• WORK TO COMPLETE: Without any of the pictures, transcribe all the lines below exactly.

=== GIVEN INFORMATION ===

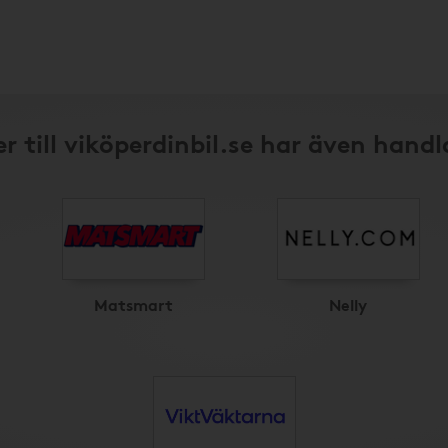
r till viköperdinbil.se har även handl
Matsmart
Nelly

===

• WORKED SOLUTION:
r till viköperdinbil.se har även handl
Matsmart
Nelly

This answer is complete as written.